Last week, park officials announced the cancellation of a long-planned rebuilding of the Chisos Mountains Lodge and the park’s water system, citing budget cuts and "unforeseen challenges,” as reported by the San Antonio Express-News. Readers wishing to get a closer look at community sentiment in the Big Bend region can access the nonprofit Big Bend Sentinel, which is publishing a Border Wall Stories series.

The tragedy here reaches beyond Big Bend. Texas is the fastest-growing state in the country with the most dynamic economy. That gives us bragging rights, which we exercise exceedingly, but Texas and Washington are doing way too little to prepare the state for what that growth will mean in the coming decades.

I joined former San Antonio Mayor and Housing & Urban Development Secretary Henry Cisneros and former Express-News columnist David Hendricks to author The Austin-San Antonio Megregion: Opportunity and Challenge in the Lone Star State, published in 2025 by Texas A&M University Press.
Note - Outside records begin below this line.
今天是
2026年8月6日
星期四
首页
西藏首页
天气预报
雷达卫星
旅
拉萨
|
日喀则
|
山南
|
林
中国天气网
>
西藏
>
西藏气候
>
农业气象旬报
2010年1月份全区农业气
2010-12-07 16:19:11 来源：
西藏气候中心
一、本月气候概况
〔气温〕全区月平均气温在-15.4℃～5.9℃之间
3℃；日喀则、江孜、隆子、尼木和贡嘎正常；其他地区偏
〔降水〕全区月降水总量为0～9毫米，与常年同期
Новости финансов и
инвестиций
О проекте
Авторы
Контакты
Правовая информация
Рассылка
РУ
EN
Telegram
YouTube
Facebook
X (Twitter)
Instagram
The book is a call to action to state and local leaders to move more forcefully and collaboratively in addressing growth in the I-35 corridor.

It’s not enough to crow about how fast we are growing or how many billions of dollars in windfall revenue the Texas Legislature has at hand. A city the size of Chicago – three million people – will come into our two metro areas by 2050. If you think mobility, housing, water and energy, and climate change are serious issues now, give it a few more years. In every category, the quality of life for Texans will deteriorate if these mega-issues are left unaddressed.
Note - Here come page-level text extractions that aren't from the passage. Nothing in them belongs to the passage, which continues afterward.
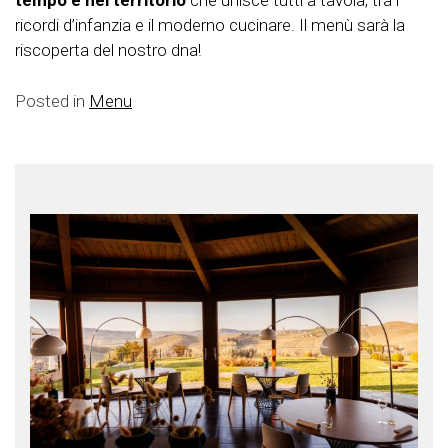
tempo e nel territorio
che unisce tutti a tavola, tra i
ricordi d’infanzia e il moderno cucinare. Il menù sarà la
riscoperta del nostro dna!
Posted in
Menu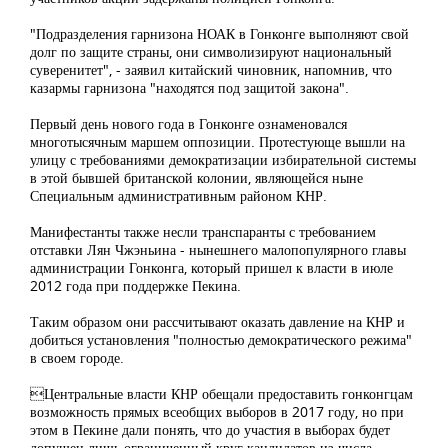
"Подразделения гарнизона НОАК в Гонконге выполняют свой
долг по защите страны, они символизируют национальный
суверенитет", - заявил китайский чиновник, напомнив, что
казармы гарнизона "находятся под защитой закона".
Первый день нового года в Гонконге ознаменовался
многотысячным маршем оппозиции. Протестующе вышли на
улицу с требованиями демократизации избирательной системы
в этой бывшей британской колонии, являющейся ныне
Специальным административным районом КНР.
Манифестанты также несли транспаранты с требованием
отставки Лян Чжэньина - нынешнего малопопулярного главы
администрации Гонконга, который пришел к власти в июле
2012 года при поддержке Пекина.
Таким образом они рассчитывают оказать давление на КНР и
добиться установления "полностью демократического режима"
в своем городе.
Центральные власти КНР обещали предоставить гонконгцам
возможность прямых всеобщих выборов в 2017 году, но при
этом в Пекине дали понять, что до участия в выборах будет
допущен лишь ограниченный круг кандидатов из числа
Even if the Trump administration were to insist on using funds exclusively to improve border security, it could invest a fraction of that $46.5 billion and transform the congestion and gridlock that plagues border cities today. We would be much smarter to invest where all the people and challenges are, including illegal guns going south and drugs coming north, along the 204-mile stretch from Brownsville to Laredo. Mexico is the United States’ biggest trading partner and Laredo is now the country’s busiest inland port. Texas enjoys more benefits from that cross-border trade than any other state. More people cross, legally and illegally, in this zone than everywhere else in Texas put together. 

Trucks crossing the border spend hours and hours in miles-long lines waiting to cross, while understaffed immigration officials, Border Patrol officers, Drug Enforcement Agency agents and others struggle to keep up. Productivity would spike upwards in the state and along the impoverished border if there were sufficient crossing points, technology and staff to oversee this eternally busy stretch of the Texas-Mexico border.
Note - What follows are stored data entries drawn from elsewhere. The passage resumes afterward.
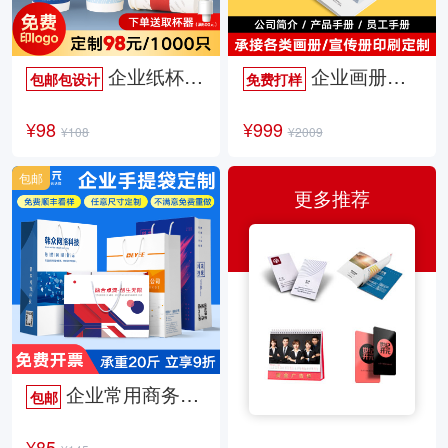
企业纸杯定制
企业画册定制
包邮包设计
免费打样
¥98
¥999
¥108
¥2009
包邮
更多推荐
企业常用商务手提袋
包邮
¥85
I would urge anyone who has the ear of their state and congressional representatives to add their voices to those opposing the Big Bend Wall. Sign the petition. And if you are like me, plan a Big Bend sojourn and support the people there who have devoted their lives to protecting such sacred ground. Wandering the national park or the vast expanses beyond those two treasured places is a spiritual experience. We should leave it exactly as it was created, and work to make sure future generations enjoy the same opportunity we now enjoy. The Wall will only divide and destroy.